A year ago my husband, two small dogs and I lived in a small rental house while our home was renovated. I spent a good part of my days dealing with the things that didn’t work (there were a lot), submitting work orders, dealing with contractors…you know the drill. A part of me said, “It’ll all be okay, it’ll all be better when we move back.” Basically, “This is not really my life. One day, everything will be right, everything will be as it should be.”
This is known as the Arrival Fallacy. Thinking things are not okay now. Happiness will be in the future and will be determined by external factors.
For me, this wasn’t new, it didn’t just pop up when we started renovating. I’d been doing it forever. I finally realized, they were right—it is a fallacy. And I realized it’s time to stop waiting for the day I have good posture and am not afraid of death. For the magical time when I’m free of MS and prediabetes, heart disease and GERD, when I’m wise and calm and sleep through the night.
Because even if these things happened, there would always be something else beckoning from the horizon, “Hey you! When you do this your life will finally be right!”
No! No more! It’s time to accept and embrace my life, to be who I am within my body, my reality.
It helps me to remember something my friend taught me. When she worked as a therapist in a women’s prison, surprisingly, the happiest people were the “lifers.” They had to accept most everything about their lives because there would be no change of address, no return of agency. She said their happiness came because they, “Stayed inside the fence and made their lives inside the fence.”
These women did not have the option of believing things would be better when they were released.

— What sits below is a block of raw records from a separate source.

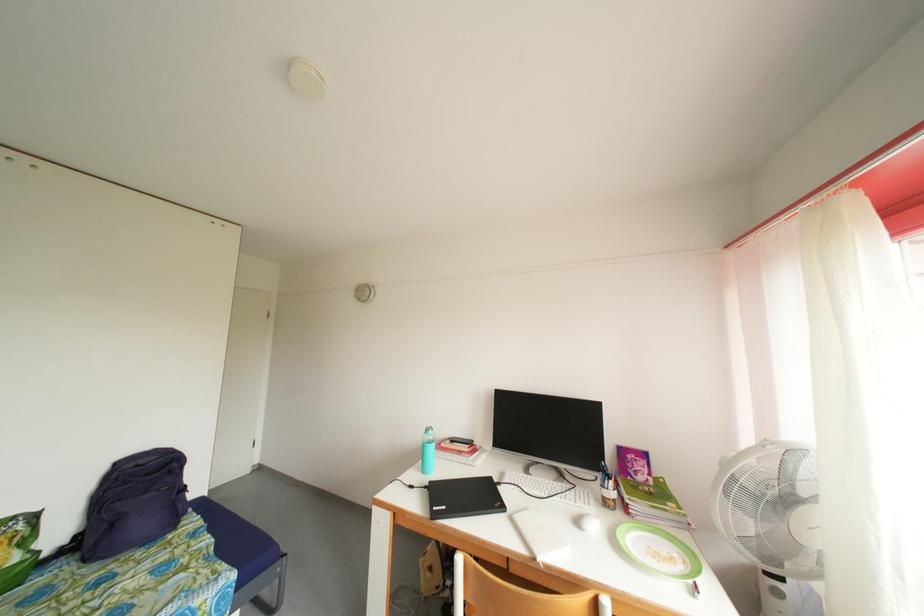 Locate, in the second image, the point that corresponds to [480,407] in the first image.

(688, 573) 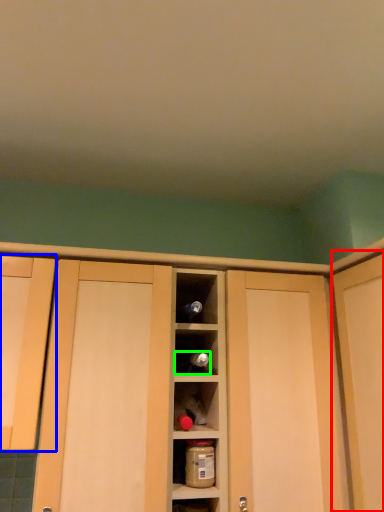 Question: Which object is the farthest from door (highlighted by a red box)? Choose among these: cabinetry (highlighted by a blue box) or wine bottle (highlighted by a green box).

Choices:
 (A) cabinetry
 (B) wine bottle

Answer: (A) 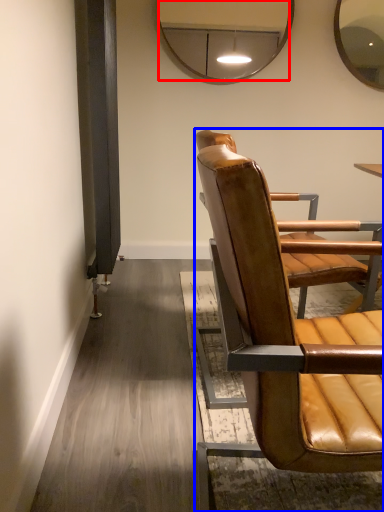 Question: Which of the following is the farthest to the observer, mirror (highlighted by a red box) or chair (highlighted by a blue box)?

Choices:
 (A) mirror
 (B) chair

Answer: (A)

They had no reason to spend time imagining superior lives on the outside, in the future. Everything was right there. And they were happier.

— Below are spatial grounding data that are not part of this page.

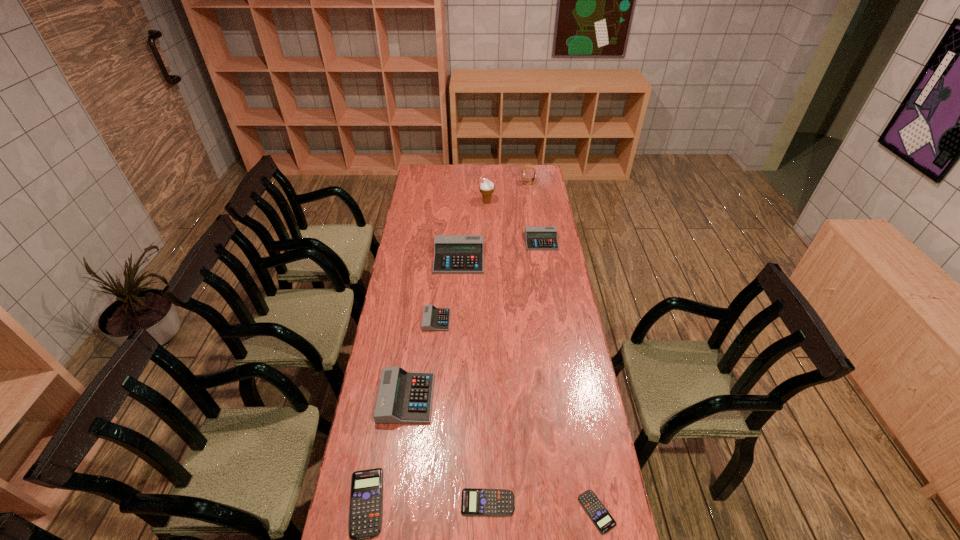 Where is `blue calculator that stands as the closest to the fifth shortest object`? This screenshot has width=960, height=540. blue calculator that stands as the closest to the fifth shortest object is located at coordinates (597, 512).

Select which blue calculator appears as the second closest to the sixth shortest calculator. Please provide its 2D coordinates. Your answer should be formatted as a tuple, i.e. [(x, y)], where the tuple contains the x and y coordinates of a point satisfying the conditions above.

[(475, 502)]

This screenshot has width=960, height=540. In order to click on vacant space that satisfies the following two spatial constraints: 1. on the back side of the fifth farthest object; 2. on the right side of the eighth nearest object in this screenshot , I will do `click(447, 202)`.

Where is `free space that satisfies the following two spatial constraints: 1. on the back side of the rightmost gray calculator; 2. on the left side of the fourth shortest object`? free space that satisfies the following two spatial constraints: 1. on the back side of the rightmost gray calculator; 2. on the left side of the fourth shortest object is located at coordinates (444, 241).

Find the location of a particular element. free location that satisfies the following two spatial constraints: 1. on the front side of the smallest blue calculator; 2. on the left side of the nearest gray calculator is located at coordinates pos(391,512).

Where is `vacant region that satisfies the following two spatial constraints: 1. on the face of the smallest blue calculator; 2. on the right side of the farthest object`? This screenshot has width=960, height=540. vacant region that satisfies the following two spatial constraints: 1. on the face of the smallest blue calculator; 2. on the right side of the farthest object is located at coordinates (579, 512).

I’m learning to do the same with my thinking, noticing my thoughts when they veer outside of the fence of today to the fallacy of arriving tomorrow. I practice bringing my thoughts back to the wonder of the moment in front of me. This is where joy lives.
I invite you to try it too. Pull a Ram Dass and Be Here Now. Stay inside the fence of today. Accept and love your beautiful life, with all its flaws. There’s only one of you and you are amazing.